FROM THE PAST:Celebrity endorsements, products that promise miracles, and an obsession with weight loss – the first edition of ‘ Woman’s Weekly’in 1911 had some very contemporary concerns, writes ROSITA BOLAND

"WOMEN’S WORK is never done. This is a saying which women are always using. We are going to prove that it is true. Every week this page will illustrate the endless and countless tasks that the average woman has to do. 1. Serving up the breakfast. 2. Seeing the children off to school. 3. Making the beds. 4. Putting the dinner on to cook. 5. Backdoor shopping with the tradespeople. 6. Needlework in the afternoon.”

Probably, by the time you read about task number five, something twigged. Women certainly still shop for household provisions, but it’s a task more likely to be done in a supermarket. As for needlework in the afternoon – well, can there be many women who still do needlework as a set chore every day?

The above all comes from the very first edition of the British magazine Woman’s Weekly, which was published in November 1911. The magazine is still very much in business, and as part of its centenary celebrations, recently republished that first edition. The startling thing about reading through a magazine that was published before women could vote, before the Titanic sank, and when poppies were just pretty flowers and held no symbolism of a ghastly war, is how contemporary so much of it still is.

There are patterns for clothes, fashion tips, ads for household products and foodstuffs we still eat, including Bird’s Custard. There’s a short story, a competition – the prize is a pair of scissors – a feature on how to become a nurse, and an ad with the headline, “How I enlarged my bust after massage, cold creams, wooden cups, electricity, dangerous drugs and other methods had all failed.” Wooden cups! Electricity! Eeek!

The young lady in the ad, who was “anxious to obtain a luxurious bust development”, apparently did so by means of a vague and mysterious “plan” that is never specified.

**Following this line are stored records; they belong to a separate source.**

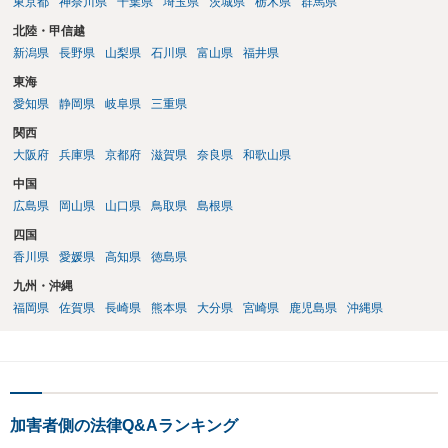
東京都
神奈川県
千葉県
埼玉県
茨城県
栃木県
群馬県
北陸・甲信越
新潟県
長野県
山梨県
石川県
富山県
福井県
東海
愛知県
静岡県
岐阜県
三重県
関西
大阪府
兵庫県
京都府
滋賀県
奈良県
和歌山県
中国
広島県
岡山県
山口県
鳥取県
島根県
四国
香川県
愛媛県
高知県
徳島県
九州・沖縄
福岡県
佐賀県
長崎県
熊本県
大分県
宮崎県
鹿児島県
沖縄県
加害者側の法律Q&Aランキング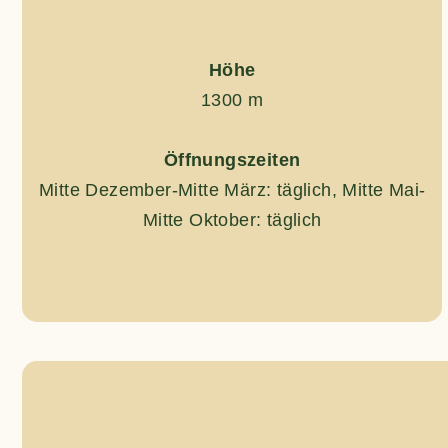
Höhe
1300 m
Öffnungszeiten
Mitte Dezember-Mitte März: täglich, Mitte Mai-
Mitte Oktober: täglich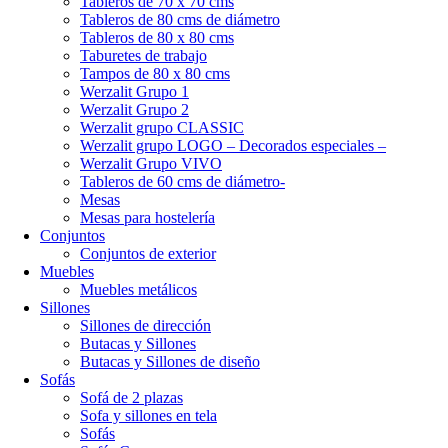
Tableros de 70 x 70 cms
Tableros de 80 cms de diámetro
Tableros de 80 x 80 cms
Taburetes de trabajo
Tampos de 80 x 80 cms
Werzalit Grupo 1
Werzalit Grupo 2
Werzalit grupo CLASSIC
Werzalit grupo LOGO – Decorados especiales –
Werzalit Grupo VIVO
Tableros de 60 cms de diámetro-
Mesas
Mesas para hostelería
Conjuntos
Conjuntos de exterior
Muebles
Muebles metálicos
Sillones
Sillones de dirección
Butacas y Sillones
Butacas y Sillones de diseño
Sofás
Sofá de 2 plazas
Sofa y sillones en tela
Sofás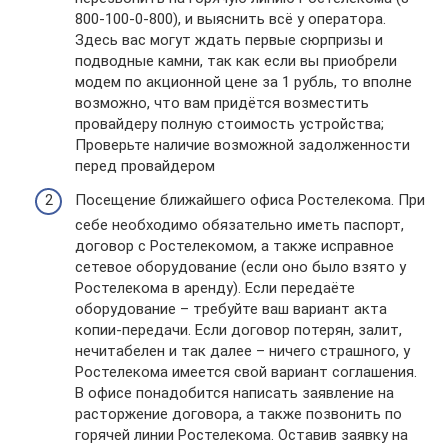
800-100-0-800), и выяснить всё у оператора.
Здесь вас могут ждать первые сюрпризы и
подводные камни, так как если вы приобрели
модем по акционной цене за 1 рубль, то вполне
возможно, что вам придётся возместить
провайдеру полную стоимость устройства;
Проверьте наличие возможной задолженности
перед провайдером
Посещение ближайшего офиса Ростелекома. При
себе необходимо обязательно иметь паспорт,
договор с Ростелекомом, а также исправное
сетевое оборудование (если оно было взято у
Ростелекома в аренду). Если передаёте
оборудование – требуйте ваш вариант акта
копии-передачи. Если договор потерян, залит,
нечитабелен и так далее – ничего страшного, у
Ростелекома имеется свой вариант соглашения.
В офисе понадобится написать заявление на
расторжение договора, а также позвонить по
горячей линии Ростелекома. Оставив заявку на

The plan was suggested to her by “a friend who had given a lifetime to study and scientific research”. God alone knows what kind of potions were ingested to achieve this result: “You can imagine my surprise and delight when I noticed that my bust was becoming firmer and I watched it grow in size day by day and week by week . . . until it surpassed even my fondest dreams.”

Woman’s Weeklyin 1911 was marketed towards the woman “of the Empire” before marketing was ever coined as a word. The editor’s letter explained that “the dominant note is that of ‘usefulness’”. The magazine, or “journal” as it described itself, was going to offer practical information in the form of clothes patterns for children and women, cookery recipes, and household tips that would add to every woman’s “household stock-in-trade”.

It was also offering weekly fiction, but with a caveat. “There is a tendency in many papers for women to deal with phases of life which, to put it mildly, are not at all pleasing or nice to think about.” Woman’s Weeklywas not going to send its readers down those unpleasant byways. Its stories would be as “useful” as its household tips, “and not deal entirely with the sordid side in life”.

Perhaps the most dated part of the journal are the many rather terrifying ads for cures for illnesses. For a “rupture”, the cure offered was “the rice method”; some food product you sent away for. Guy’s Tonic promised to cure a range of ailments from flatulence and coated tongue to weak kidneys and depression – and all this in a bottle for one shilling. Celebrity endorsements were around even a century ago: princess Eugénie Palaeologus-Nicephorus-Commenus, “ a descendant of Constantine the Great”, wrote that she would “not be without it not for any reason or on any account”.

And one thing remains as constant today as it did in 1911. An article titled, “How long have you been putting it off? Removal of over-fat” is promised by yet another mysterious potion. This one is called Antipon, and it contained “only vegetable matter of a quite harmless nature”. This time, the endorsement came from an (unnamed) nurse, who stated, “I have used Antipon in the case of the very fattest woman I have ever nursed. She is getting smaller and beautifully less every day.”

Antipon is no longer available but there are many other products that are still advertised in women’s magazines. All of them still promise to help with what’s now known as weight-loss, but which previous generation of magazine readers knew as “removal of over-fat”. We may no longer do needlework every afternoon, but some things never change.